I love my plants, but no matter how much I love them, there are times where I just forget to water them. So I made Plant Friends. Plant Friends is a soil moisture sensor system that alerts me via email and text messaging when my plants are thirsty. The whole system is comprised of two sub-systems: the wireless, battery powered sensor nodes that gather temperature, humidity, and soil moisture readings for each individual plant and a receiving base station that logs and processes the data. I also made a mobile app that allows me to connect to the base station over the internet, monitoring both the real-time and historical data with my phone.
Here is the Robot and Dino keeping a close eye on my basil plants.
Here is Bunny on the lookout.
These characters are constructed out of bamboo that house the required electronics to gather temperature, humidity and soil moisture data. Once the data is collected, it is sent wirelessly to the base station.
Top left: Robot.
Top right: Bunny.
Bottom left: Dino.
Bottom right: Group photo.
The brains of the characters is powered by an Arduino clone called the Moteino made by Felix of lowpowerlab.com. Not only is this Arduino clone small, it also contains a wireless transceiver onboard which allows me to transmit and recieve data wirelessly! Felix also wrote his own library for the transciever and a bunch of sample code to get the Moteinos to talk to each other. What can I say, Felix is awesome. :)
It is kind of hard to make out in the pictures but if you look closesly, the white/opal parts of the characters have an LED underneath. This serves as an indictor light for when water level is low, low battery or other types of errors.
Top: The gang with their back covers on. The blue device is a temperature and humidity sensor.
Middle: Back covers off exposing the internal circuitry.
Bottom: The back covers are secured to the sensor nodes via small neodymium magnets.
As you can see, the characters are powered by four AA or four AAA batteries. With careful power management and data gathering, the batteries lasted approximately 4.5 months.
Plant Friends system at various stages of construction.
Top left: The laser cut bamboo pieces that make up the Robot, Dino and Bunny.
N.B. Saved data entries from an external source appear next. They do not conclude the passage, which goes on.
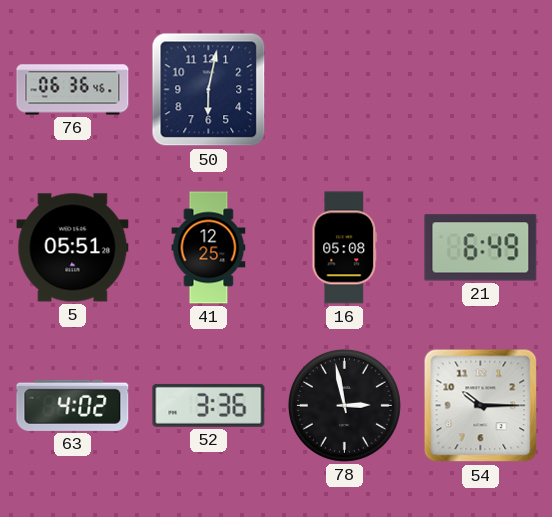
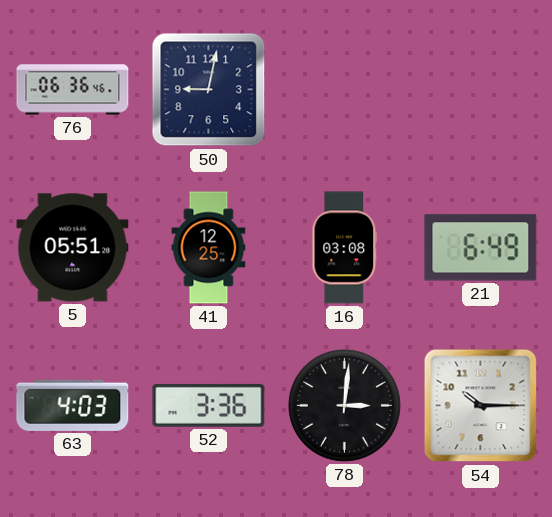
50: 6:02 -> 9:02
16: 05:08 -> 03:08
63: 4:02 -> 4:03
78: 2:58 -> 3:01
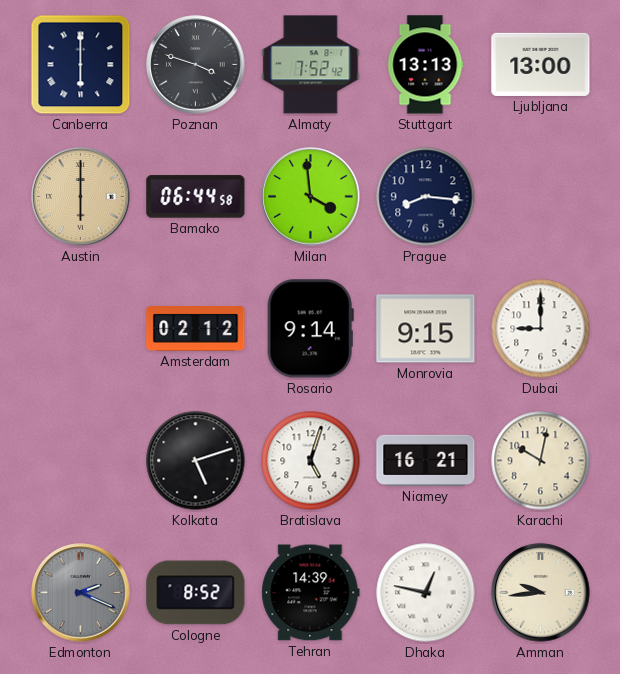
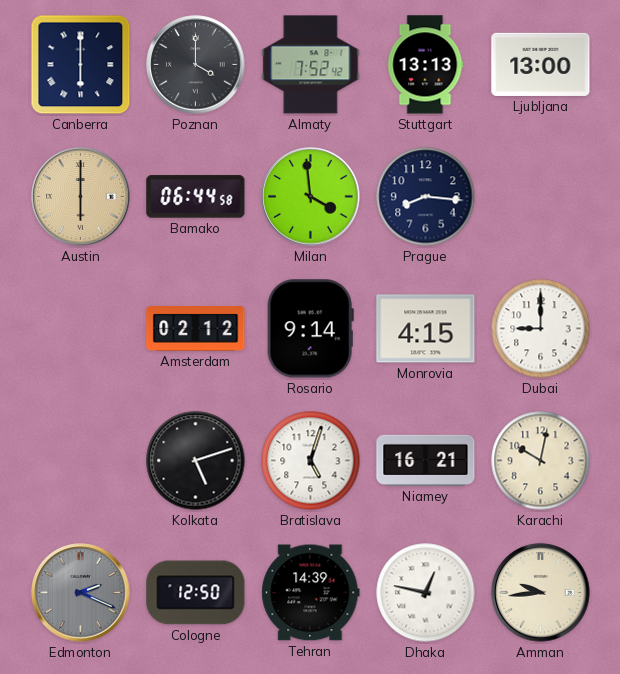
Poznan: 3:48 -> 4:00
Monrovia: 9:15 -> 4:15
Cologne: 8:52 -> 12:50
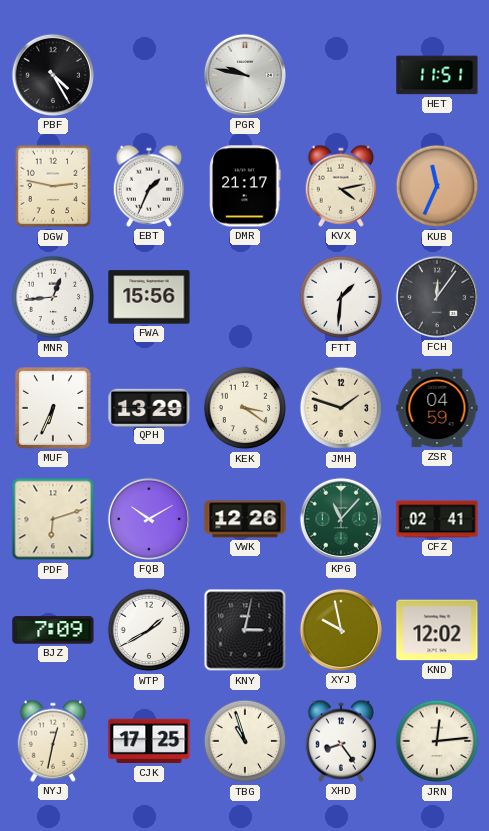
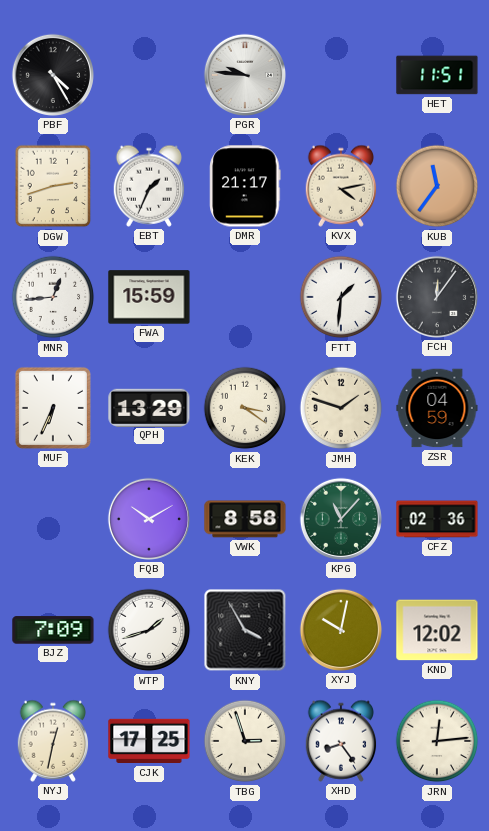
PGR: 9:47 -> 9:46
DGW: 2:47 -> 2:42
KUB: 11:34 -> 11:36
FWA: 15:56 -> 15:59
PDF: 6:12 -> none
VWK: 12:26 -> 8:58
CFZ: 02:41 -> 02:36
WTP: 1:40 -> 1:42
KNY: 3:02 -> 3:55
XYJ: 9:58 -> 10:02
TBG: 10:57 -> 2:57
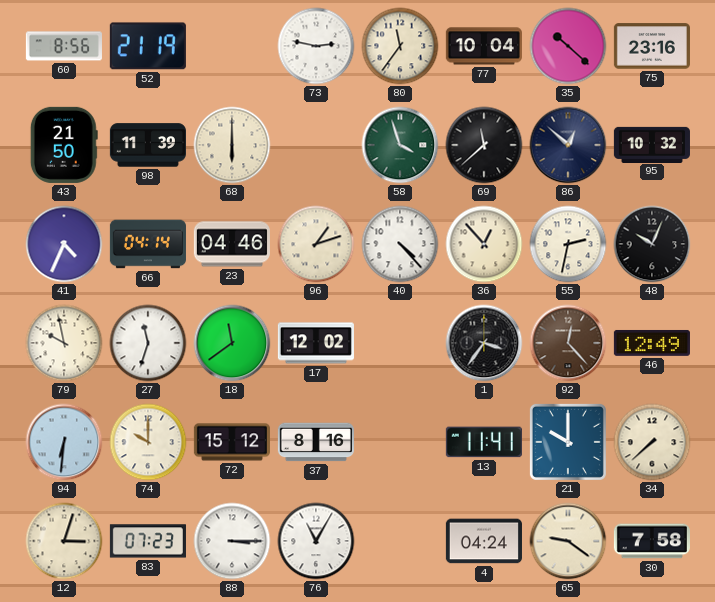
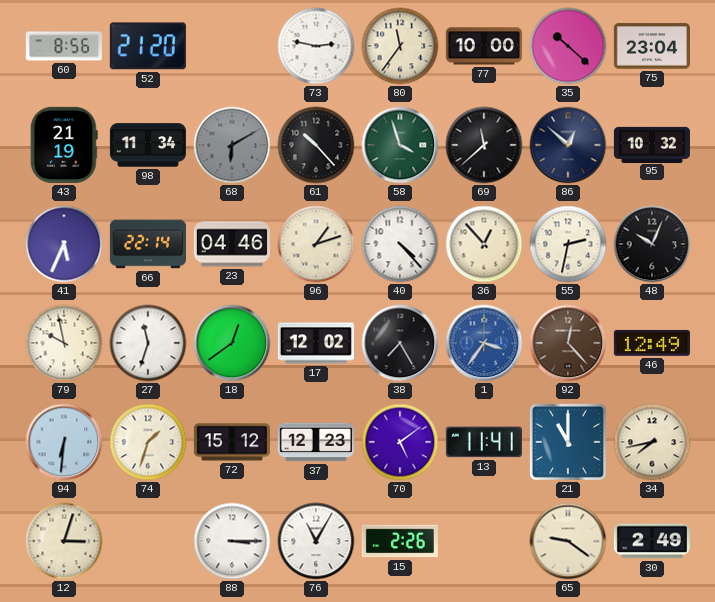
52: 21:19 -> 21:20
77: 10:04 -> 10:00
75: 23:16 -> 23:04
43: 21:50 -> 21:19
98: 11:39 -> 11:34
68: 6:00 -> 6:10
68 dial: cream -> grey
61: none -> 10:23
41: 4:34 -> 5:34
66: 04:14 -> 22:14
18: 11:39 -> 12:39
38: none -> 7:25
1 dial: black -> blue
74: 10:00 -> 1:33
37: 8:16 -> 12:23
70: none -> 5:09
21: 10:00 -> 11:00
34: 7:38 -> 7:43
83: 07:23 -> none
15: none -> 2:26
4: 04:24 -> none
30: 7:58 -> 2:49
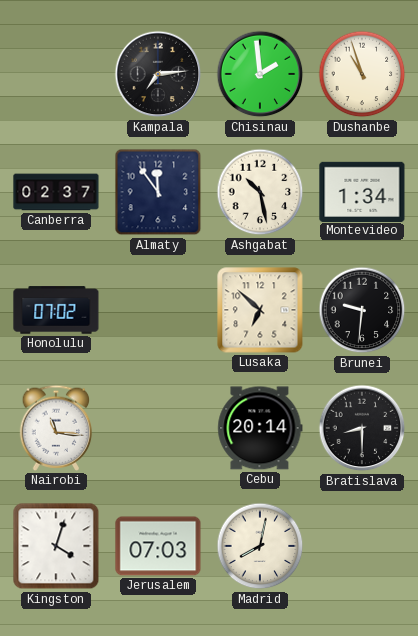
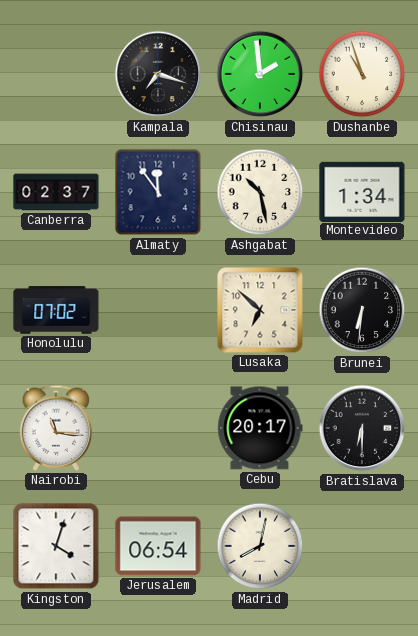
Kampala: 7:14 -> 7:18
Brunei: 9:31 -> 6:31
Cebu: 20:14 -> 20:17
Bratislava: 8:30 -> 6:30
Jerusalem: 07:03 -> 06:54
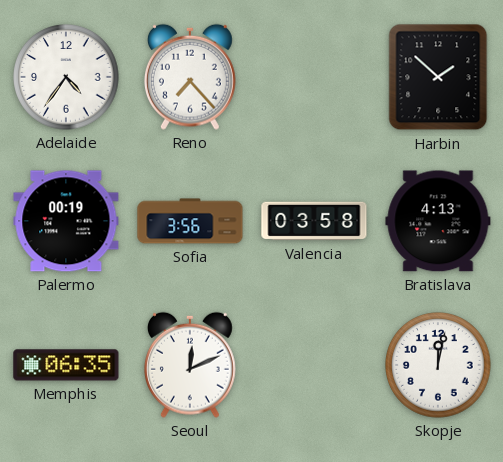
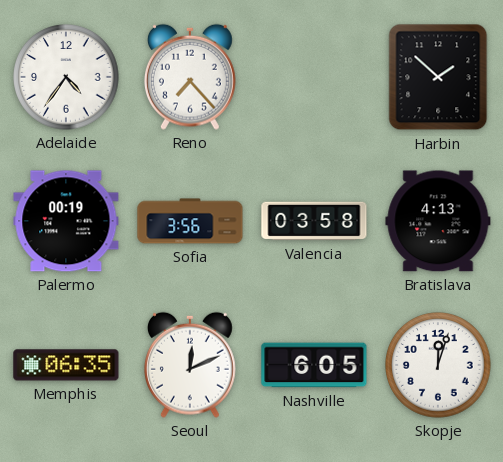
Nashville: none -> 6:05
Skopje: 12:02 -> 12:03
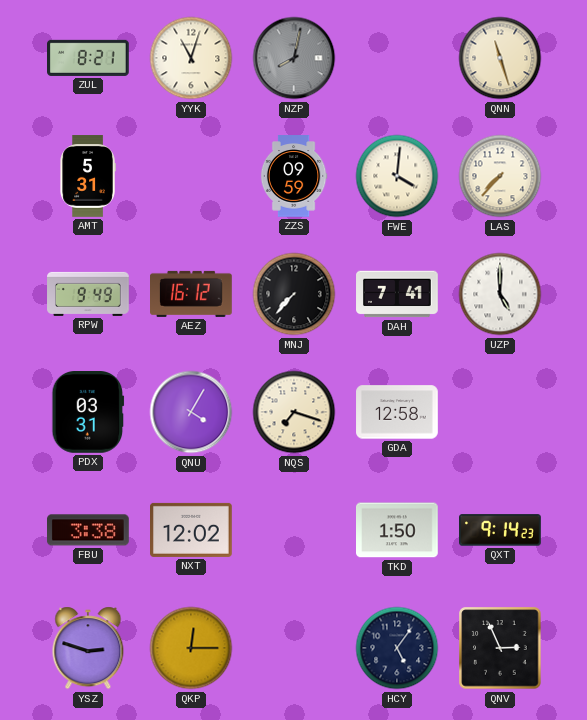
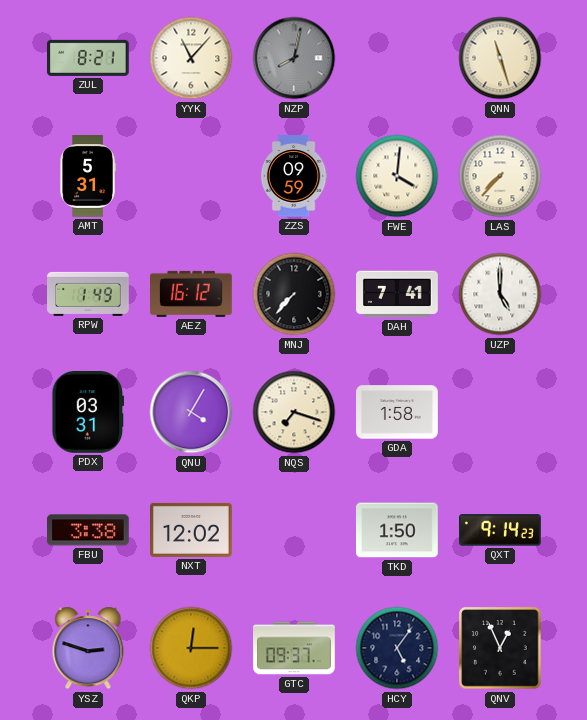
YYK: 11:03 -> 11:07
RPW: 9:49 -> 1:49
GDA: 12:58 -> 1:58
GTC: none -> 09:37
QNV: 2:56 -> 12:56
Top middle: Robot with his head off.
Top right: Dino LED light test.
Bottom left: Bunny battery operation test with soil probe attached.
Bottom right: Bunny construction.
So now that I have some buddies looking after my plants and gathering data, where does it all go? To this guy right here. The temperature, humidity, and soil moisture readings are transmited wirelessly to this base station. Inside this base station lives a Moteino and a Raspberry Pi Model A with a USB WIFI Adapter. The Moteino is responsible for recieving the data from the nodes and then transmits it to the Pi via the serial port. The Pi is responsible for processing the data and logging it into a mySQL database running on the Pi. When the soil moisture reaches a set threshold, a text message and email is sent to my phone alerting me that my plants need watering. The Pi is also running a lighttpd webserver which serves real-time and historical data over the internet to my phone.
Plant Friends base station construction.
Top left: Internal frame structure.
Top middle: Side panels attached to frame structure.
Top right: Base LED light test. The LED lights at the base is covered by a sheet of translucent acrylic. This allows the light to scatter throughout the acrylic and disperse light around the base. The base station contains 24 LED lights that are controlled by the Moteino via 3 cascading shift-registers that allows for brightness adjustment and different lighting sequences. Cylon.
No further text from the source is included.